The Okanagan Water Stewardship Council is reacting to Tuesday’s introduction of a new water act in the B.C. legislature.
The group saying that on first glance the updated legislation appears positive, but a council committee will now analyze it and respond officially to the province in the next few weeks.
At Thursday’s regular monthly council meeting in Kelowna, members discussed provisions of the new Water Sustainability Act which modernizes the 105-year-old Water Act.
“I’m very pleased to see the new legislation advanced to first reading," council Chair Don Dobson commented. "My initial review suggests that ministry staff gave serious consideration to recommendations provided by the Okanagan Basin Water Board. I’m looking forward to reviewing the document in detail.”
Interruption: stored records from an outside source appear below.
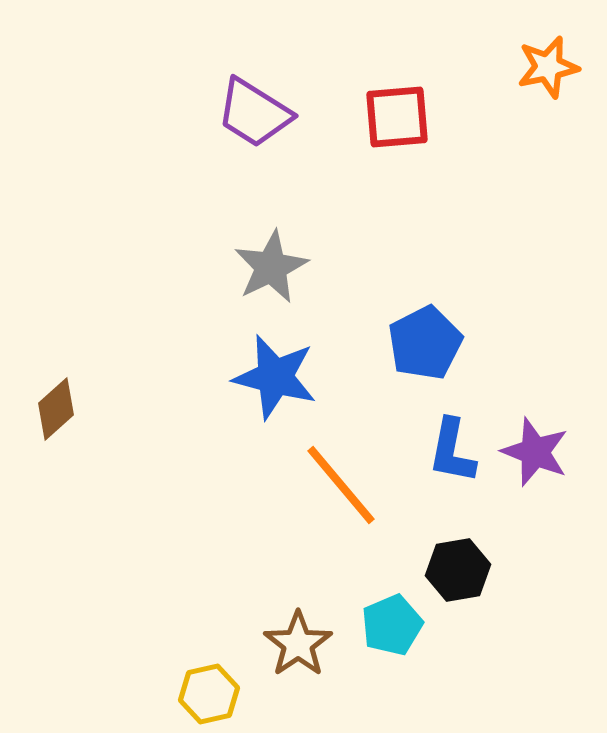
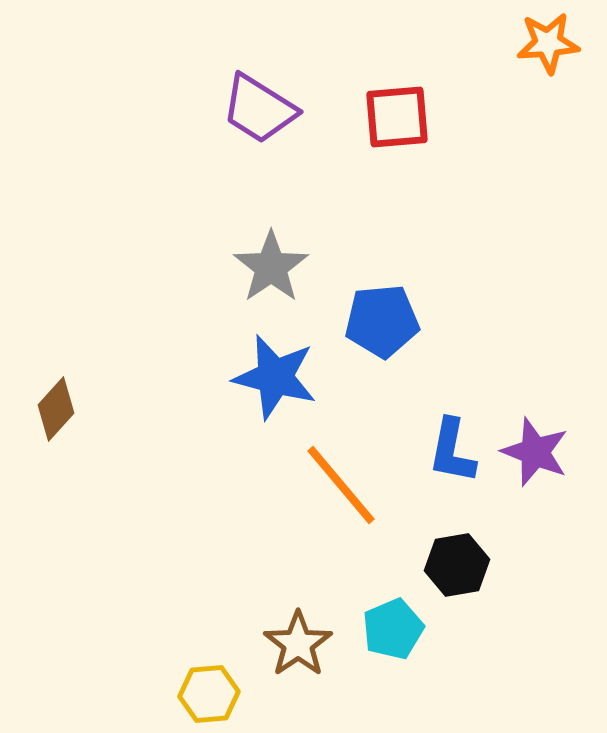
orange star: moved 24 px up; rotated 8 degrees clockwise
purple trapezoid: moved 5 px right, 4 px up
gray star: rotated 8 degrees counterclockwise
blue pentagon: moved 43 px left, 22 px up; rotated 22 degrees clockwise
brown diamond: rotated 6 degrees counterclockwise
black hexagon: moved 1 px left, 5 px up
cyan pentagon: moved 1 px right, 4 px down
yellow hexagon: rotated 8 degrees clockwise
Nelson Jatel, water stewardship director for the OBWB, read the new act prior to the meeting and outlined key provisions for council members.
He pointed out that the board’s recommendation that groundwater use be regulated has been imbedded in the new act where it is treated similarly to surface water in terms of protection and use.
It also includes requirements for the protection of water to sustain the natural environment (e.g. water for fish); and provides for an agriculture water reserve (e.g. ensuring water for food crops)—two other recommendations from the Okanagan.
The concept of Water Sustainability Plans, unique to different watersheds, has been introduced, replacing Water Management Plans. These would regulate water use in specific watersheds, he added. New administrative penalties have also been introduced in the legislation, along with new enforcement provisions.
“It’s definitely moving in the right direction,” noted Jatel.
During the coming weeks, there’s a consultative period regarding water pricing, which will also be included in the new act. Jatel said the OBWB and its council will be contributing to this important discussion.
From the province’s end, dozens of other pieces of legislation will be amended to conform with the new act, and regulations governing some aspects of the act must still be written.